CPU consumption was nominal, memory profile was flat with no garbage collection issues, but for some reason the server was denying requests. We immediately shut down the instance to investigate the issue.
Check the throttle
One of the many cool features of Ratpack (our request-handling framework) is support for throttles. A throttle is a concurrency limiter that can be applied to any Promise chain that places an upper boundary on the number of requests that will be executing concurrently through the chain. This feature is fantastic when you need to limit the number of requests executing a particular code block, such as outbound calls to other services.

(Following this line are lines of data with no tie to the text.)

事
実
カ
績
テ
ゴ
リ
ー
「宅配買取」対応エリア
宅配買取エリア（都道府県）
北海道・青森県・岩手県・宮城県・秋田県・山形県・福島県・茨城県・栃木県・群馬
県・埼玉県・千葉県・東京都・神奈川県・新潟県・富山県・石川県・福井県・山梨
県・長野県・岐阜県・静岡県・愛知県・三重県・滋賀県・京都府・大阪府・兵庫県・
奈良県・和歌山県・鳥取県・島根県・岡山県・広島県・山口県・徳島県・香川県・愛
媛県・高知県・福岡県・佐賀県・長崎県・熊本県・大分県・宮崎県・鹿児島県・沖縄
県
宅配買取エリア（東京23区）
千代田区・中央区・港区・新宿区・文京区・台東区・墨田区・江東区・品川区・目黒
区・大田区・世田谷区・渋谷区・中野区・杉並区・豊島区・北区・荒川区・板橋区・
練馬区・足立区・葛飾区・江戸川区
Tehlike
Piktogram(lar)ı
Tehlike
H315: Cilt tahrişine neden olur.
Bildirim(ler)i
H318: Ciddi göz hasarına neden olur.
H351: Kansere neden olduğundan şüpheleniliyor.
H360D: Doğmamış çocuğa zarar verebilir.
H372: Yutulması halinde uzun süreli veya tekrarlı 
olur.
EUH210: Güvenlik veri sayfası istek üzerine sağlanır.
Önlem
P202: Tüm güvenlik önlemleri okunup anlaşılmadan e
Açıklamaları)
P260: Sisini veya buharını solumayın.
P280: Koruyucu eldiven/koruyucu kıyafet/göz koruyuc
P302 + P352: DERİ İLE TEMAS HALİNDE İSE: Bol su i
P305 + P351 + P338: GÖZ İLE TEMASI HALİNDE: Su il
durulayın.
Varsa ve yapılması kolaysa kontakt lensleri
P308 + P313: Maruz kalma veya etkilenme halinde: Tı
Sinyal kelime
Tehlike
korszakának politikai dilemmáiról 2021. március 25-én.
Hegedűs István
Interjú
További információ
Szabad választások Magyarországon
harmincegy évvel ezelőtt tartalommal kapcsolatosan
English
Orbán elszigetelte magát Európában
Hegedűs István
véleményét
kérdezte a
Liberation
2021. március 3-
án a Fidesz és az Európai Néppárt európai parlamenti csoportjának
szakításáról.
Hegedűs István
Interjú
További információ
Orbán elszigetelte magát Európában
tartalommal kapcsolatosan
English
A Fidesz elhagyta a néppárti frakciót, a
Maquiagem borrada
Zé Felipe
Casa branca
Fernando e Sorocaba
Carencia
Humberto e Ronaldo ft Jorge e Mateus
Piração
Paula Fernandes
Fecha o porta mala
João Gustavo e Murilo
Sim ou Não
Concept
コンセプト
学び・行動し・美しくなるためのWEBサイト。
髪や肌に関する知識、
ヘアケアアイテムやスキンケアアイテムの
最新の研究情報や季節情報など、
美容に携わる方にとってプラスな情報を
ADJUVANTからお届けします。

In our case, though, we had to be cognizant that ICEI is a data ingestion service, and should never allow data to be lost. The ICEI ultimately publishes data out to Kafka for downstream ingestion into the New Relic Database (NRDB). If the ICEI is unable to publish to Kafka, requests will begin backing up in memory. If this continues for too long, the JVM runs out of memory and the process will be killed. All the requests that were in memory are lost when the process shuts down, taking their data with them.
We use the throttle mechanism to limit the number of requests we allow into memory at once. When we added the throttle to the ICEI, we also added back pressure that would proactively deny incoming requests if the throttle was full and we did not have adequate resources to allow any more payloads into memory. When this happens, new requests should be queued by Netty, the underlying async processing framework that powers Ratpack.

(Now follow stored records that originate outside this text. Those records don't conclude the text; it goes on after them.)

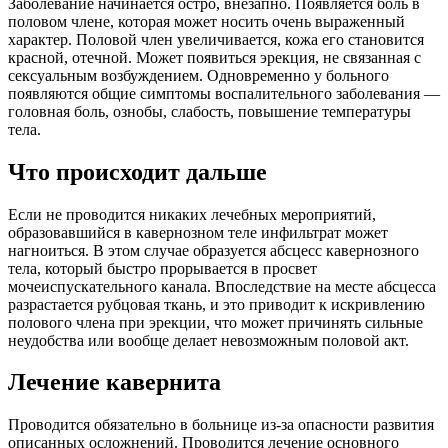
Заболевание начинается остро, внезапно. Появляется боль в
половом члене, которая может носить очень выраженный
характер. Половой член увеличивается, кожа его становится
красной, отечной. Может появиться эрекция, не связанная с
сексуальным возбуждением. Одновременно у больного
появляются общие симптомы воспалительного заболевания —
головная боль, ознобы, слабость, повышение температуры
тела.
Что происходит дальше
Если не проводится никаких лечебных мероприятий,
образовавшийся в кавернозном теле инфильтрат может
нагноиться. В этом случае образуется абсцесс кавернозного
тела, который быстро прорывается в просвет
мочеиспускательного канала. Впоследствие на месте абсцесса
разрастается рубцовая ткань, и это приводит к искривлению
полового члена при эрекции, что может причинять сильные
неудобства или вообще делает невозможным половой акт.
Лечение кавернита
Проводится обязательно в больнице из-за опасности развития
описанных осложнений. Проводится лечение основного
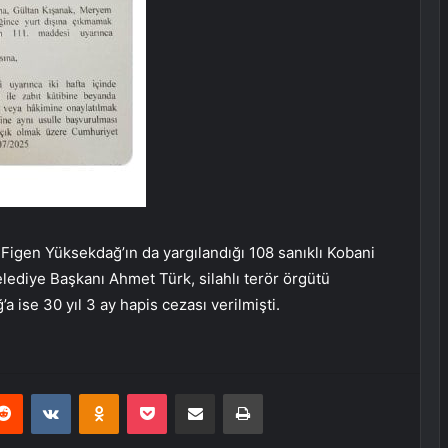
Figen Yüksekdağ’ın da yargılandığı 108 sanıklı Kobani
ediye Başkanı Ahmet Türk, silahlı terör örgütü
a ise 30 yıl 3 ay hapis cezası verilmişti.
erest
Reddit
VKontakte
Odnoklassniki
Pocket
E-Posta ile paylaş
Yazdır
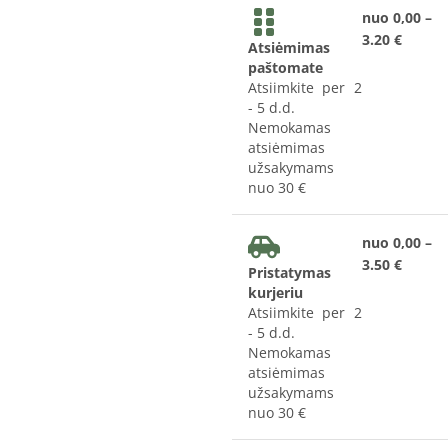
nuo 0,00 –
3.20 €
Atsiėmimas
paštomate
Atsiimkite per 2
- 5 d.d.
Nemokamas
atsiėmimas
užsakymams
nuo 30 €
nuo 0,00 –
3.50 €
Pristatymas
kurjeriu
Atsiimkite per 2
- 5 d.d.
Nemokamas
atsiėmimas
užsakymams
nuo 30 €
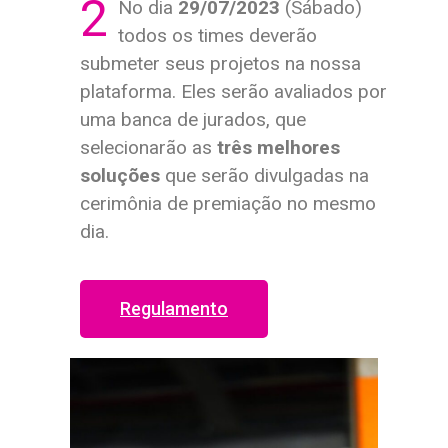
2
No dia
29/07/2023
(Sábado)
todos os times deverão
submeter seus projetos na nossa
plataforma. Eles serão avaliados por
uma banca de jurados, que
selecionarão as
três melhores
soluções
que serão divulgadas na
cerimônia de premiação no mesmo
dia.
Regulamento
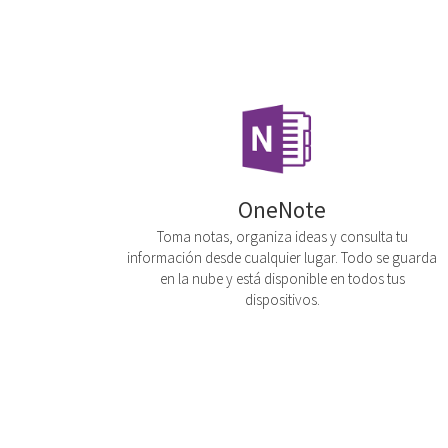
OneNote
Toma notas, organiza ideas y consulta tu
información desde cualquier lugar. Todo se guarda
en la nube y está disponible en todos tus
dispositivos.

It took the team a week to track down the issue, but we discovered that instead of queueing the incoming requests, the service was returning a 503 status code to the caller. This was a hint that we needed to look at the throttle.
We instrumented the application by recording a set of custom attributes on the Transaction event to track the status of the throttle. Ratpack makes it easy to obtain the number of requests executing inside the throttle, as well as the number that are queued awaiting entry, so we grabbed those values and used the New Relic Java agent to record them:
final Throttle throttle = ctx.get(Throttle.class); NewRelic.addCustomParameter("throttleSize", throttle.getSize()); NewRelic.addCustomParameter("throttleActive", throttle.getActive()); NewRelic.addCustomParameter("throttleWaiting", throttle.getWaiting());
We then redeployed the canary and accumulated enough data to reproduce the issue, while being careful to take the instance out of our load balancer pool before it completely consumed available memory. Then I used Insights to chart these values as a time series using the max function. This showed me the worst-case values per interval over the course of our testing:
It was immediately clear from that chart that we were leaking requests through the throttle. This caused incoming requests to begin queuing, and eventually the system stopped accepting requests entirely.
Chunked encoding and timeouts
The investigation into why we were leaking throttles uncovered two scenarios that might induce the issue. The first was chunked encoding, a method of splitting a large data transfer into fixed-sized chunks. As it happened, some of our customers were using chunked encoding to send us event payloads and the legacy application had support for it. We instrumented the application to record a custom attribute whenever we detected that the content was chunk encoded, and used Insights to determine how frequently we saw them.
The number of chunked payloads in a single hour made it clear that they accounted for a lot of our leaked throttles. Ratpack supports chunked encoding, but since the content length is not known in advance for a chunk encoded payload, a chunked payload can exceed our maximum supported payload size of 5MB. Ratpack promise chains allow for the insertion of an error handler invoked if the maximum payload size is exceeded when streaming a payload into memory, which is how chunked encoding is handled. We added an explicit error handler to the Ratpack promise chain to trap and cleanly handle oversize chunked payloads. We deployed the change, and saw an immediate difference. This time, the canary ran for four hours before a leak was detected. Leaks were still occurring, but at a much slower rate, and not because of chunked encoding.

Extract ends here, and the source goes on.